Pondok pesantren mempunyai posisi yang sangat strategis untuk digunakan bagi kepentingan pilkada. Hal itu tak lebih karena dua faktor. Pertama, lembaga pesantren yang begitu dihormati di kalangan kaum muslim dan kedua kiai sebagai pengasuh pesantren, yang begitu karismatik dan berpengaruh.
Oleh karena itu, pesantren melalui kiainya akan banyak diperebutkan oleh berbagai kalangan pada saat pilkada. Maka sudah semestinya para kiai yang mempunyai pondok pesantren waspada dan arif. Daya integritasnya benar-benar diuji dalam hal ini.
Seorang ulama (baca:kiai) adalah waratsatul anbiya, ahli waris para nabi. Oleh karena itu,, jka ada kiai yang hendak terjun ke dunia politik ia harus berhati-hati. Dalam sikap politiknya harus mengutamakan kepentingan umat ketimbang kepentingan pribadi atau pun golongannya. Dan jika seorang kiai dalam berpolitiknya lebih mengutamakan kepentingan pribadi dan golongannya, maka akan rusaklah citra kiai sebagai pewaris para nabi.
Saat ini pilkada akan segera berlangsung dari mulai tingkat kabupaten hingga provinsi.
Peristiwa ini merupakan ujian tersendiri bagi para kiai dan tentu saja dengan pesantren yang dimilikinya. Kiai dan pesantrennya dituntut menjadi orang-orang yang ada di tengah-tengah dan menjembatani pelbagai orang dalam kelompok-kelompok islam (Ummatan Wasathan).
Memang banyak saat ini para kiai yang sudah menjadi politikus, baik di tingkat daerah maupun pusat. Tidak hanya karena ada tawaran dari partai politik, tetapi juga atas keinginan sendiri. Dan istimewanya, mereka pun banyak yang berbakat dalam berpolitik. Namun, harus diingatkan bahwa kiai yang terjun ke dunia politik adalah betul-betul menjadi politisi. Jangan sampai kiai menjadi politisi yang hanya pandai memanipulasi simbol-simbol agama, seperti menyalahgunakan ayat-ayat Al-Qur’an dan Hadits Nabi SAW. Selain itu juga jangan sampai keahlian dan kedalaman ilmunya digunakan untuk menjerumuskan umat.
Para kiai sudah semestinya mengaca pada perilaku Muhammad Saw. Sebelum diangkat menjadi nabi, ia sudah menjadi penengah di antara para suku yang bertikai. Ia juga menjadi pendamai. Untuk itu, para kiai dapat menjadi penengah dan pendamai di antara umat Islam yang saat inl terkotak-kotak dalam catur perpolitikan.

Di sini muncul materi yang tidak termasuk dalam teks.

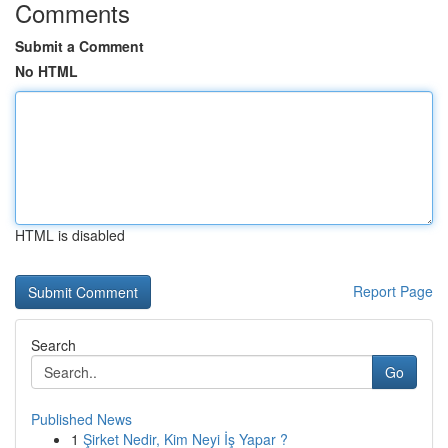
Comments
Submit a Comment
No HTML
HTML is disabled
Report Page
Search
Go
Published News
1
Şirket Nedir, Kim Neyi İş Yapar ?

Idealnya, ia tidak boleh berpihak pada satu kelompok tertentu. Dengan sikap netral, tidak berpihak, dan tetap berdiri di tengah-tengah maka kiai akan dapat menjadi rekonsiliator.
Kita tak dapat menutup mata jika ada pesantren di tengah-tengah masyarakat banyak mendapatkan bantuan, entah berupa uang maupun barang. Tentunya para kiai sebagai pengasuh pesantren harus mewaspadainya, apakah di dalamnya ada unsur kepentingan politik atau tidak?
Dan jika kiai mengetahui bahwa hal tersebut bermotif politis, namun bantuan itu tetap diterima, maka kìai dan pesantrennya telah masuk pada ‘money politics’, karena menerima bantuan tersebut tidak pada tempatnya. Dan secara tidak langsung hal itu akan mempengaruhi integritas kiai itu sendiri. Sungguh, kiai dan pesantrennya sangat rentan terhadap ‘money politics’ semacam itu.
Dalam kondisi ekonomi yang tak menentu ini sangat memungkinkan kiai dan pesantrennya tergoda. Apalagi pesantren-pesantren tradisional, yang amat sangat membutuhkan bantuan untuk pembangunan infrastruktur pesantren. Secara gampangnya, karena krisis ekonomi para kiai diberi bantuan, dengan tujuan mendukung pihak tertentu dalam pilkada.
Rakyat Indonesia yang mayoritasnya memeluk agama Islam, termasuk di dalamnya lembaga-lembaga keislaman seperti pesantren-pesantren mempunyai peran yang besar dalam terlaksananya pilkada yang jujur dan adil. Bahkan di dalam pemilihan kepala daerah pun hampir dipastikan kebanyakan adalah orang Islam.
Oleh karenanya, jangan sampai umat Islam yang terkotak-kotak ini diprovokasi oleh kelompok-kelompok tertentu yang tidak senang kepada Islam. Maka yang menjadl korban adalah jamaah atau orang-orang Islam sendiri. Dan bila ini terjadi sungguh merupakan kerugian besar.